Hal Westaway is working as a tarot reader on the West Pier in Brighton Beach, doing what she can to scrape by. But just because it’s winter and off-season doesn’t mean the loan shark she borrowed a paltry sum from a few months ago stops sending notices.
So when she gets a letter informing her of her grandmother’s death and her place in the will, Hal has a choice to make. Of course, she knows that her grandparents have been dead for years, and the names don’t match, and she is not the Harriet Westaway the executor meant to contact. But… she also doesn’t know how she’ll come up with the 3,000 pounds a very scary man will be coming for in a week.
A very scary man is a very scary thought and a powerful motivator. Hal takes the train north to Trepassen House, her “grandmother’s” estate, to meet her “uncles” and hopefully get a few hundred pounds to ease some of the debt. She’s got a birth certificate ready to fake and a dummy Facebook profile to read up on the other Westaways before she arrives. But old Mrs. Westaway had something different in mind….
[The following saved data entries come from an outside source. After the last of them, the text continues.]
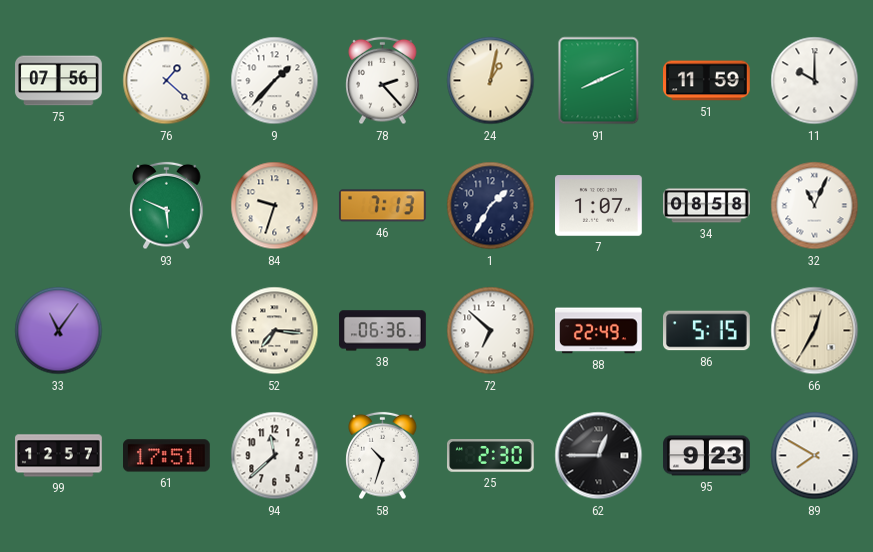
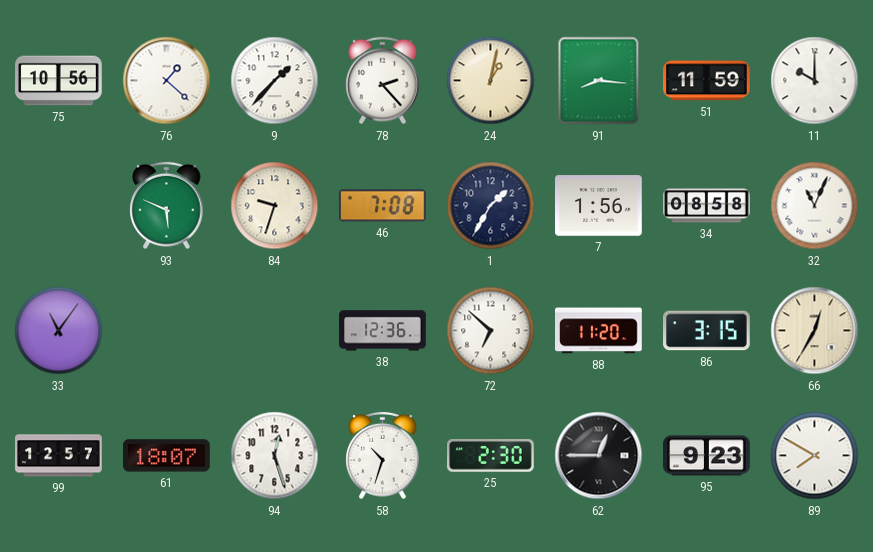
75: 07:56 -> 10:56
91: 8:11 -> 8:16
46: 7:13 -> 7:08
7: 1:07 -> 1:56
52: 7:16 -> none
38: 06:36 -> 12:36
88: 22:49 -> 11:20
86: 5:15 -> 3:15
61: 17:51 -> 18:07
94: 11:38 -> 12:27
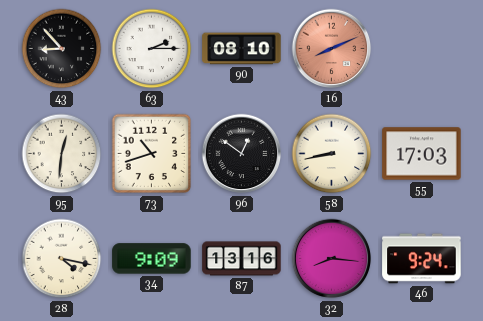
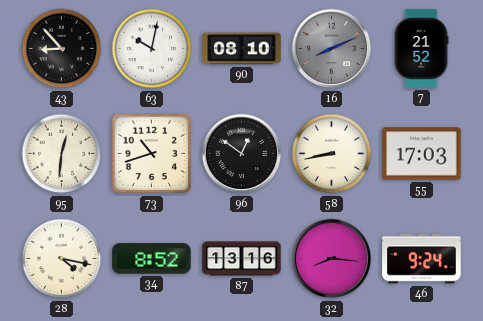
63: 2:15 -> 10:02
16 dial: salmon -> grey
7: none -> 21:52
34: 9:09 -> 8:52
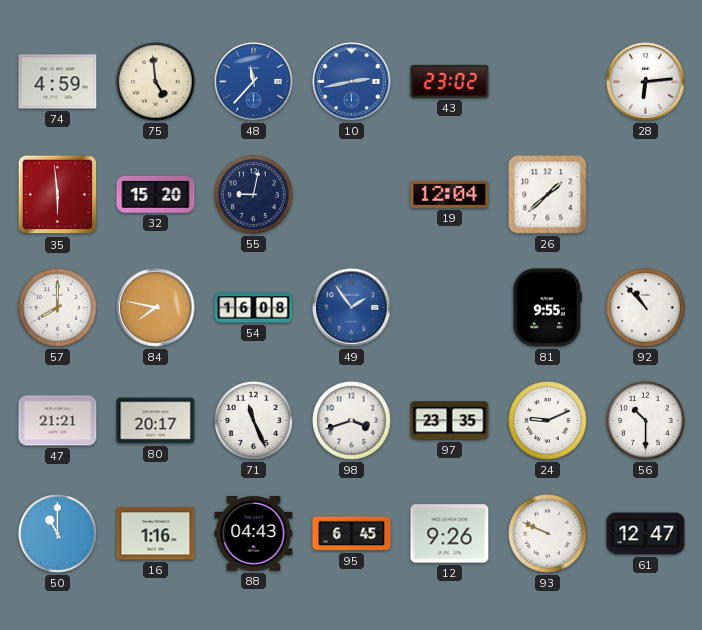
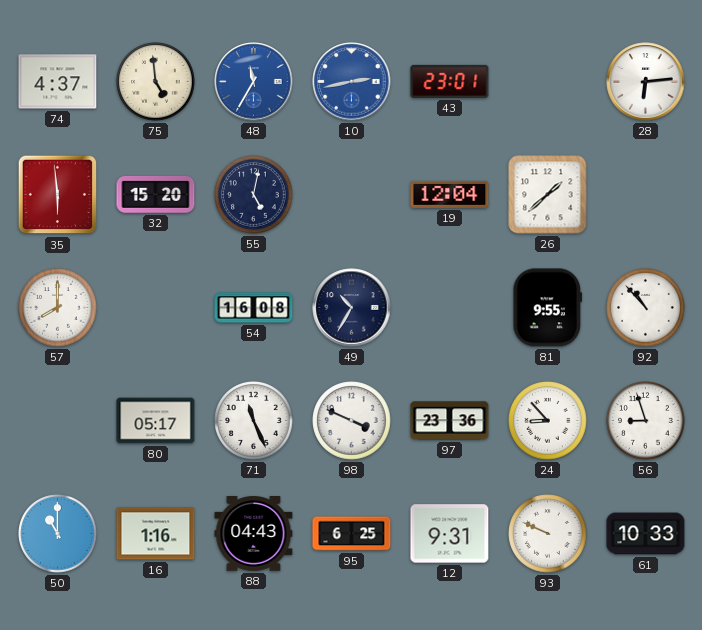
74: 4:59 -> 4:37
48: 11:37 -> 11:35
43: 23:02 -> 23:01
55: 9:02 -> 5:02
84: 7:47 -> none
49: 1:54 -> 10:35
49 dial: blue -> navy
47: 21:21 -> none
80: 20:17 -> 05:17
98: 3:42 -> 3:49
97: 23:35 -> 23:36
24: 9:11 -> 8:53
56: 10:30 -> 8:57
95: 6:45 -> 6:25
12: 9:26 -> 9:31
61: 12:47 -> 10:33
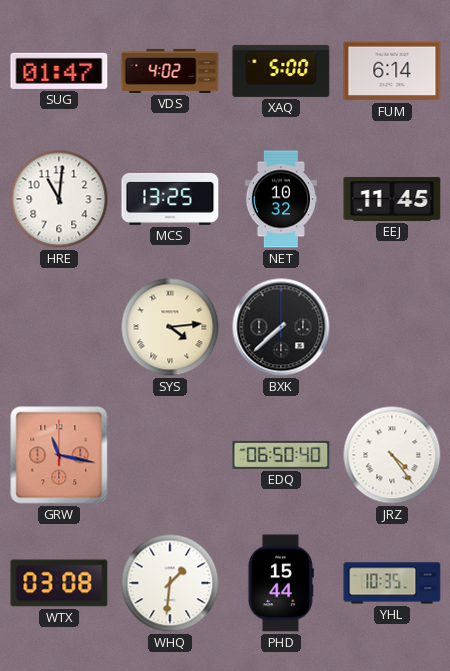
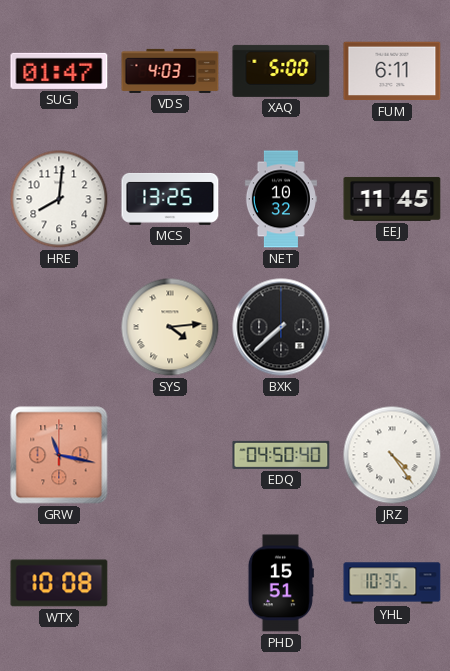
VDS: 4:02 -> 4:03
FUM: 6:14 -> 6:11
HRE: 11:01 -> 8:01
EDQ: 06:50 -> 04:50
WTX: 03:08 -> 10:08
WHQ: 1:31 -> none
PHD: 15:44 -> 15:51
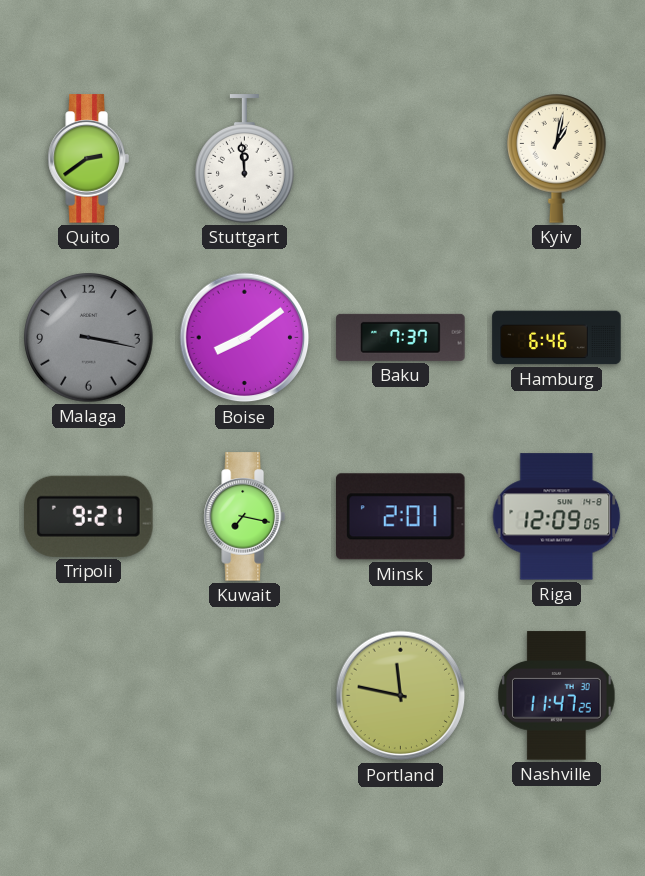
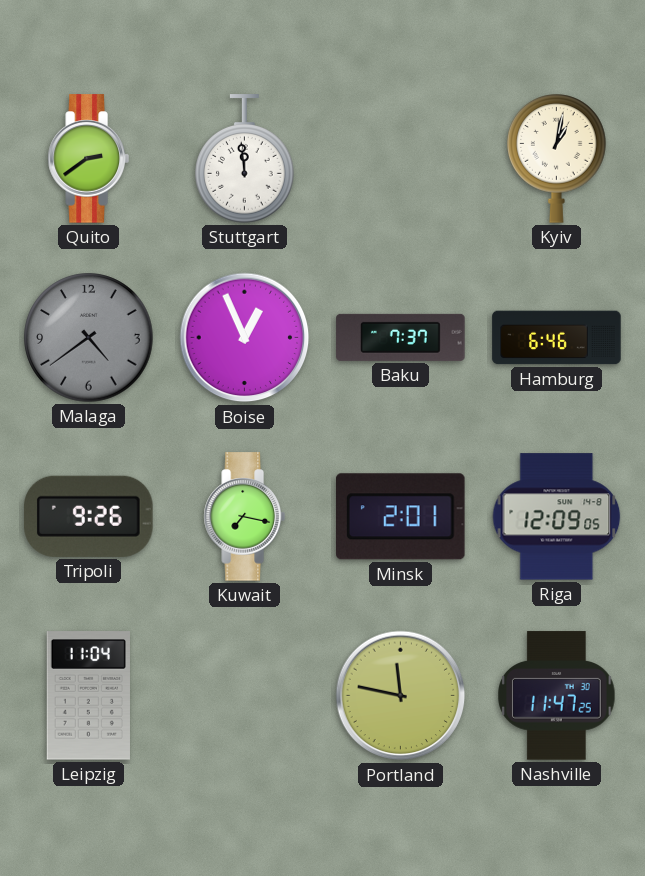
Malaga: 3:17 -> 4:39
Boise: 8:09 -> 12:56
Tripoli: 9:21 -> 9:26
Leipzig: none -> 11:04
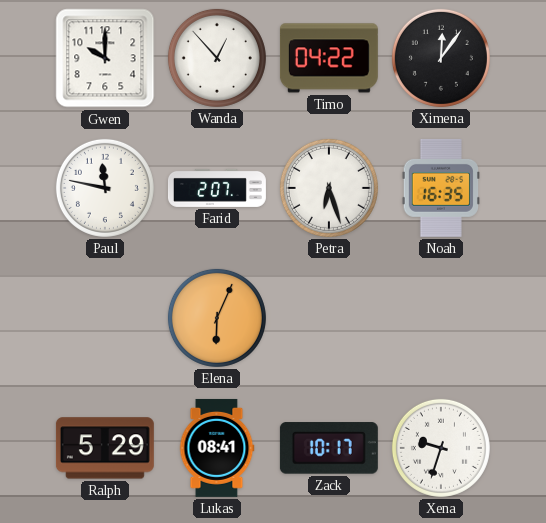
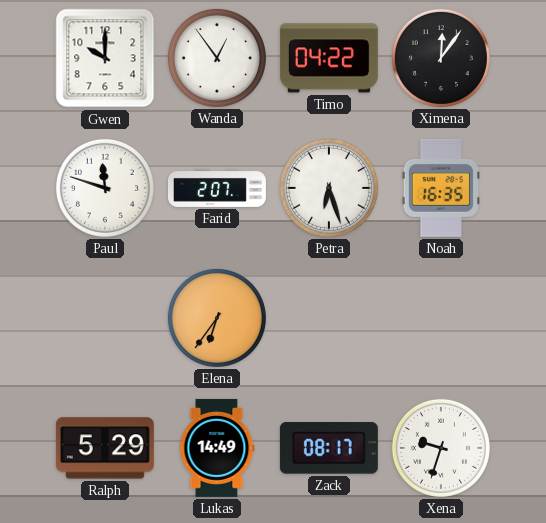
Wanda: 12:53 -> 12:54
Paul: 11:47 -> 11:48
Elena: 6:04 -> 6:36
Lukas: 08:41 -> 14:49
Zack: 10:17 -> 08:17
A confession: I often look up the plot of thrillers about 50 pages in. It is a terrible habit and I don’t know why I do it. So usually I can’t comment on how surprising the twists and turns of suspense and thrillers are, as is the case here.
I’ve read from Ruth Ware before: first The Turn of the Key, which I listened to and found so nervewracking that I had to stop listening to it at night; then The Woman in Cabin 10, which I thought was fine but a little disappointing; and her most recent book One by One, which I thoroughly enjoyed. I think Ware executes most ideas well and is a pretty solid choice if you’re looking for a new thriller author, but I don’t necessarily think she’s a break-the-mold type. Which is fine, but I could see her plots getting formulaic if you read them too close together.
I liked Westaway well enough, although it’s definitely not my favorite of hers. I would have loved a little more scenic imagery and heightening of emotions, but this is one of her earlier books and I think she gets better over time.
One gripe to pick with a character’s actions: Hal is literally destitute, can’t afford to waste any money. But one of the first scenes has her donating 60 pounds that a client mistakenly overpaid her (and couldn’t be reached) to charity! Not even taking her cut from it! The scene is supposed to show that Hal is principled and won’t take money she didn’t earn, so that she really has to grapple with her choice later on, but what it showed me is that she’s stupid! 60 pounds! That could have paid her bills or bought her food! No principles are worth getting beaten up by a very scary man!
I also found myself annoyed with the audiobook. I think the book is a little long and drags especially in the beginning, which is only more clear when you have to listen to someone read every… word… aloud. I ended up switching to a physical copy about halfway through.
All in all, I wish I would have started with this one, so that Ware’s later works seemed like a natural progression. I don’t think I’ll be picking up any of her other backlist titles, but I will probably read anything new she puts out.